In terms of wake effect, Site 3 benefits from the lowest wake-effect losses (9.44 GWh), attributed to higher roughness length. Consequently, Site 3 achieves the highest net AEP (291.949 GWh) even with rougher terrain. Site 1 has a higher net AEP than Site 2, despite Site 2’s lower roughness, highlighting that higher wake losses can offset the benefits of reduced terrain roughness. This analysis suggests that while rougher terrain can correlate with increased wind resources (as in Site 3), it can also necessitate careful management of turbine positioning to minimize wake effects and maximize net energy output.
Table 12 presents data on three sites, focusing on the tradeoffs between LCOE and noise levels. For the LCOE tradeoff, Site 1 has a mean LCOE of 6.785 US cents/kWh with a noise level of 55.891 dBA. Site 2 has a slightly higher LCOE mean at 7.729 US cents/kWh, with a noise level of 55.763 dBA. Site 3 has the lowest LCOE at 5.561 US cents/kWh but with the highest noise level at 56.919 dBA. In the noise tradeoff, Site 1 achieves a lower noise level of 53.705 dBA but with an increase in LCOE to 7.66 US cents/kWh. Site 2 reaches the lowest noise at 52.529 dBA but with the highest LCOE at 9.719 US cents/kWh. Site 3 maintains a balanced approach, achieving a mean LCOE of 5.811 US cents/kWh with a noise level of 55.253 dBA.

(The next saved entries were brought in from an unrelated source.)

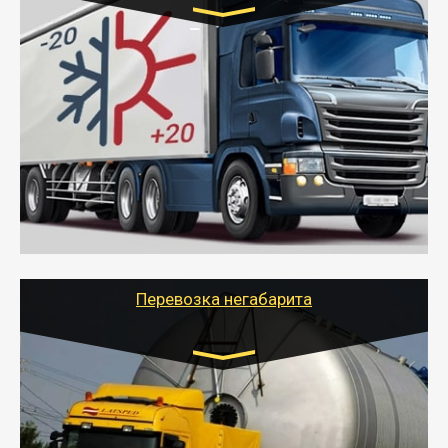
Транспорт:
Газель (1,5 и 3 тонны), Бычок, Еврофура от 5 до
10 тонн
от 6000 руб.
- Рефрижераторные перевозки грузов с
соблюдением температурного режима, работающим
термописцем, санитарной обработкой кузова и мед.
книжкой у водителя.
- Тайгер Логистик поможет быстро перевезти
скоропортящиеся продукты в любой город России с
сохранением качества товаров.
Перевозка негабарита
Цена за км. Рассчитывается
индивидуально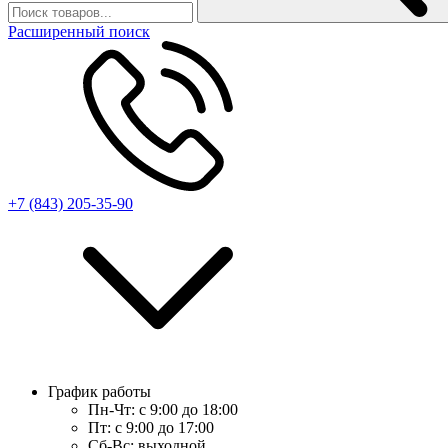
Расширенный поиск
+7 (843) 205-35-90
График работы
Пн-Чт:
с 9:00 до 18:00
Пт:
с 9:00 до 17:00
Сб-Вс:
выходной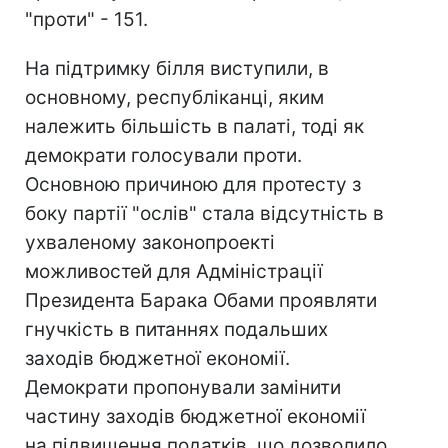
"проти" - 151.
На підтримку білля виступили, в
основному, республіканці, яким
належить більшість в палаті, тоді як
демократи голосували проти.
Основною причиною для протесту з
боку партії "ослів" стала відсутність в
ухваленому законопроекті
можливостей для Адміністрації
Президента Барака Обами проявляти
гнучкість в питаннях подальших
заходів бюджетної економії.
Демократи пропонували замінити
частину заходів бюджетної економії
на підвищення податків, що дозволило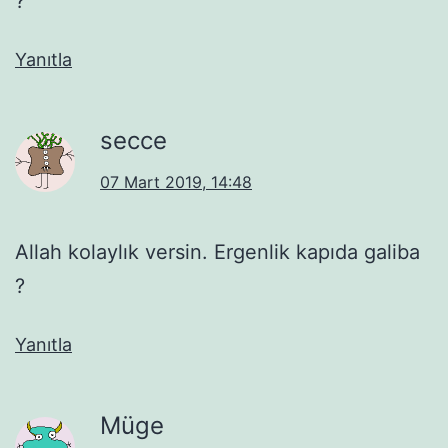
?
Yanıtla
secce
07 Mart 2019, 14:48
Allah kolaylık versin. Ergenlik kapıda galiba
?
Yanıtla
Müge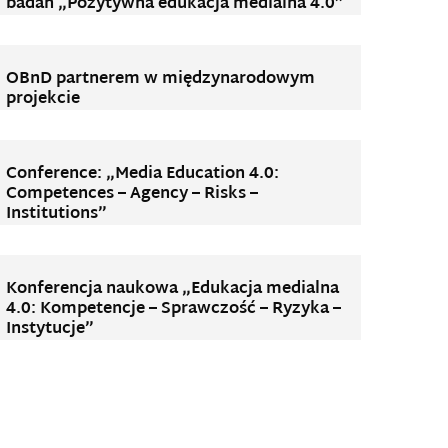
badań „Pozytywna edukacja medialna 4.0”
OBnD partnerem w międzynarodowym
projekcie
Conference: „Media Education 4.0:
Competences – Agency – Risks –
Institutions”
Konferencja naukowa „Edukacja medialna
4.0: Kompetencje – Sprawczość – Ryzyka –
Instytucje”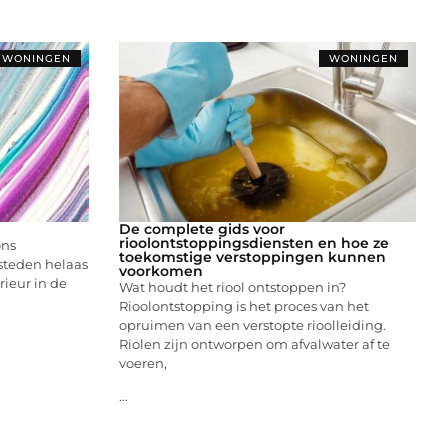
WONINGEN
WONINGEN
De complete gids voor
rioolontstoppingsdiensten en hoe ze
ons
toekomstige verstoppingen kunnen
steden helaas
voorkomen
rieur in de
Wat houdt het riool ontstoppen in?
Rioolontstopping is het proces van het
opruimen van een verstopte rioolleiding.
Riolen zijn ontworpen om afvalwater af te
voeren,
...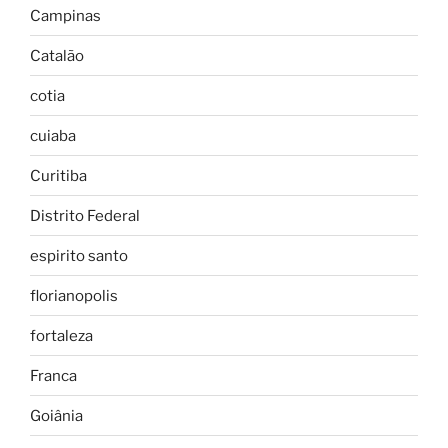
Campinas
Catalão
cotia
cuiaba
Curitiba
Distrito Federal
espirito santo
florianopolis
fortaleza
Franca
Goiânia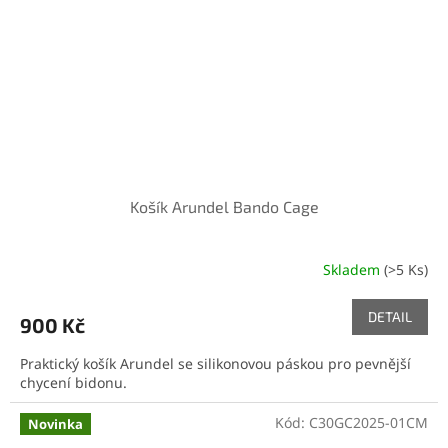
Košík Arundel Bando Cage
Skladem
(>5 Ks)
DETAIL
900 Kč
Praktický košík Arundel se silikonovou páskou pro pevnější
chycení bidonu.
Kód:
C30GC2025-01CM
Novinka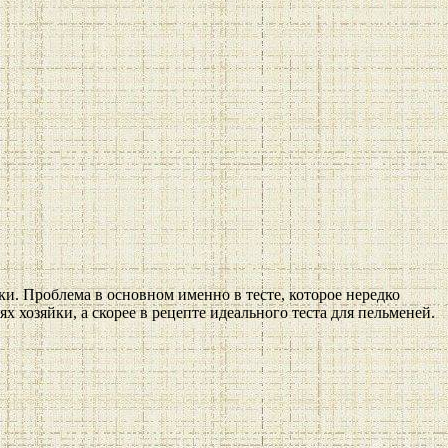
ки. Проблема в основном именно в тесте, которое нередко
ях хозяйки, а скорее в рецепте идеального теста для пельменей.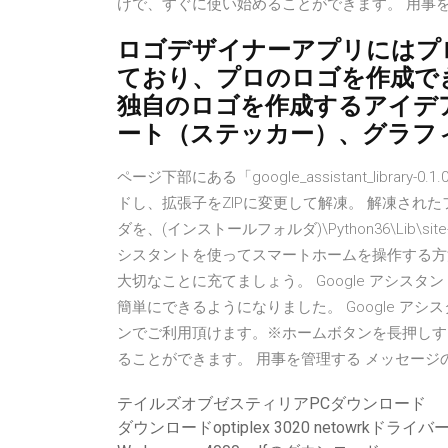
けで、すぐに使い始めることができます。 用事を管理
ロゴデザイナーアプリにはプ
ており、プロのロゴを作成で
独自のロゴを作成するアイデ
ート（ステッカー）、グラフ
ページ下部にある「google_assistant_library-0.1.0
ドし、拡張子をZIPに変更して解凍。 解凍され
ダを、(インストールフォルダ)\Python36\Lib\site-pa
シスタントを使ってスマートホームを操作する方
大切なことに充てましょう。 Google アシス
簡単にできるようになりました。 Google アシスタン
ンでご利用頂けます。※ホームボタンを長押しするか
ることができます。 用事を管理する メッセージの送信、リ
テイルズオブゼスティリアPCダウンロード
ダウンロードoptiplex 3020 netowrkドライバ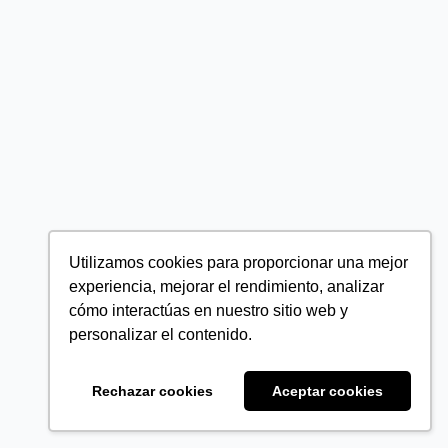
Utilizamos cookies para proporcionar una mejor
experiencia, mejorar el rendimiento, analizar
cómo interactúas en nuestro sitio web y
personalizar el contenido.
Rechazar cookies
Aceptar cookies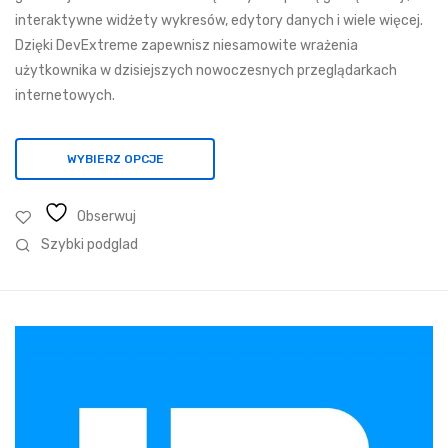
974,01 zł
interaktywne widżety wykresów, edytory danych i wiele więcej.
Dzięki DevExtreme zapewnisz niesamowite wrażenia
użytkownika w dzisiejszych nowoczesnych przeglądarkach
internetowych.
WYBIERZ OPCJE
Obserwuj
Szybki podglad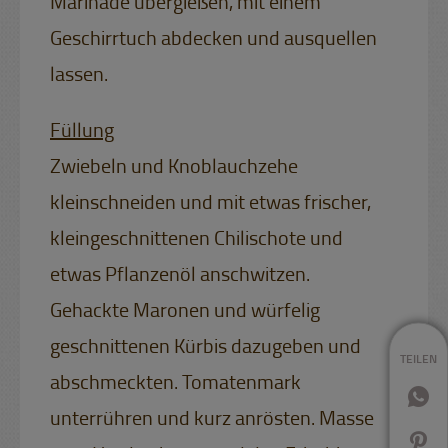
Marinade übergießen, mit einem
Geschirrtuch abdecken und ausquellen
lassen.
Füllung
Zwiebeln und Knoblauchzehe
kleinschneiden und mit etwas frischer,
kleingeschnittenen Chilischote und
etwas Pflanzenöl anschwitzen.
Gehackte Maronen und würfelig
geschnittenen Kürbis dazugeben und
TEILEN
abschmeckten. Tomatenmark
unterrühren und kurz anrösten. Masse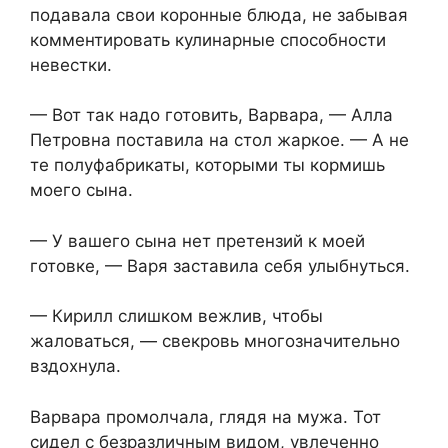
подавала свои коронные блюда, не забывая
комментировать кулинарные способности
невестки.
— Вот так надо готовить, Варвара, — Алла
Петровна поставила на стол жаркое. — А не
те полуфабрикаты, которыми ты кормишь
моего сына.
— У вашего сына нет претензий к моей
готовке, — Варя заставила себя улыбнуться.
— Кирилл слишком вежлив, чтобы
жаловаться, — свекровь многозначительно
вздохнула.
Варвара промолчала, глядя на мужа. Тот
сидел с безразличным видом, увлеченно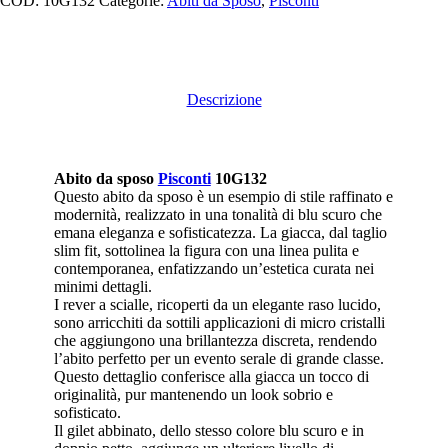
COD:
10G132
Categorie:
Abiti da Sposo
,
Pisconti
Descrizione
Abito da sposo
Pisconti
10G132
Questo abito da sposo è un esempio di stile raffinato e
modernità, realizzato in una tonalità di blu scuro che
emana eleganza e sofisticatezza. La giacca, dal taglio
slim fit, sottolinea la figura con una linea pulita e
contemporanea, enfatizzando un’estetica curata nei
minimi dettagli.
I rever a scialle, ricoperti da un elegante raso lucido,
sono arricchiti da sottili applicazioni di micro cristalli
che aggiungono una brillantezza discreta, rendendo
l’abito perfetto per un evento serale di grande classe.
Questo dettaglio conferisce alla giacca un tocco di
originalità, pur mantenendo un look sobrio e
sofisticato.
Il gilet abbinato, dello stesso colore blu scuro e in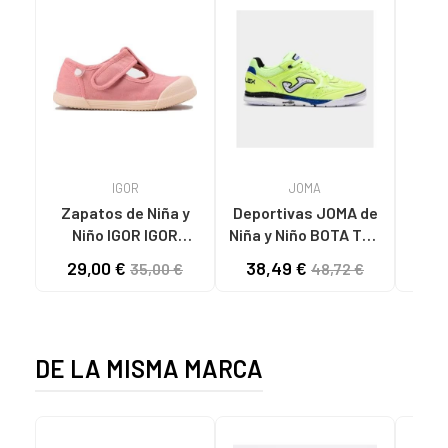
IGOR
JOMA
Zapatos de Niña y
Deportivas JOMA de
RE
Niño IGOR IGOR
Niña y Niño BOTA TOP
PEPITO BAREFOOT
FLEX 2511 VARIOS
29,00 €
38,49 €
29
35,00 €
48,72 €
CONCEPT LONA 383
COLORES
DE LA MISMA MARCA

Site 3 also produces the lowest LCOE compared with the other sites due to the higher energy produced in this site. Regarding the noise level, higher AEP also impacts higher noise levels attributed to its terrain characteristics, specifically Z0 and RIX. Site 3 has a high Z0 value of 0.8, indicating significant surface roughness due to obstacles like hills or vegetation, which create turbulence in the airflow. This turbulence helps enhance wind mixing and provides a more consistent wind flow at the turbine’s hub height, leading to increased energy production and thus a lower LCOE. However, this same turbulent airflow also generates additional aerodynamic noise, as the turbine blades encounter fluctuating wind speeds and directions, increasing blade–vortex interactions and resulting in more noise. Additionally, the high RIX value of 55% suggests that Site 3 has steep and rugged terrain. The elevation changes associated with a high RIX cause further fluctuations in wind speeds as the air moves over the uneven terrain, resulting in unsteady aerodynamic loads on the blades. These loads create noise through mechanisms like vortex shedding and flow separation. While these rugged conditions allow for efficient energy capture and a lower LCOE, they also lead to higher noise levels due to the turbulent wind environment. Thus, Site 3’s terrain properties illustrate the tradeoff between low energy costs and increased noise in areas with high roughness and ruggedness.
For future site planning, a balanced approach is recommended, one that weighs the benefits of higher wind speeds against the challenges of roughness-induced turbulence and wake effects. Conducting a correlation analysis between RIX and Z0 would quantify these relationships further. Additionally, a comparative study of different turbine models across varying environmental conditions, alongside long-term monitoring, could provide insights into optimizing wind farm performance amidst changing environmental parameters.